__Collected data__
——————

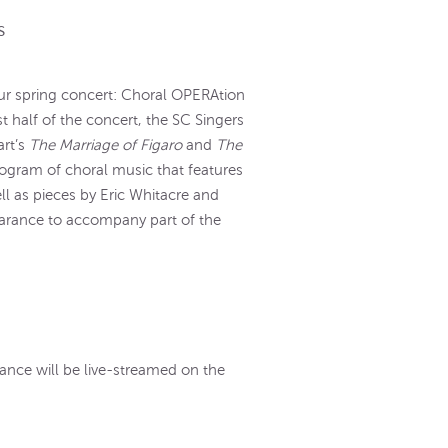
s
our spring concert: Choral OPERAtion
st half of the concert, the SC Singers
art’s
The Marriage of Figaro
and
The
program of choral music that features
ll as pieces by Eric Whitacre and
earance to accompany part of the
rmance will be live-streamed on the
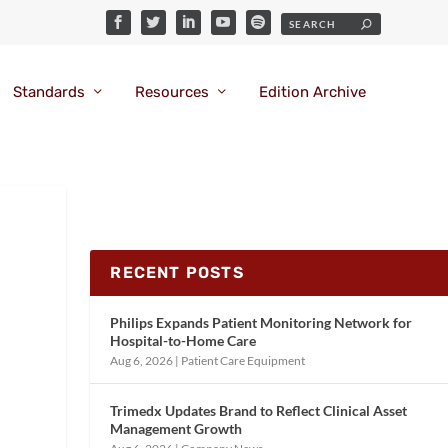
Standards
Resources
Edition Archive
RECENT POSTS
Philips Expands Patient Monitoring Network for
Hospital-to-Home Care
Aug 6, 2026
|
Patient Care Equipment
Trimedx Updates Brand to Reflect Clinical Asset
Management Growth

——————

__Activity__
Go through the records above and, whenever a line includes the word "concert", copy it.

__The completed task__
our spring concert: Choral OPERAtion
st half of the concert, the SC Singers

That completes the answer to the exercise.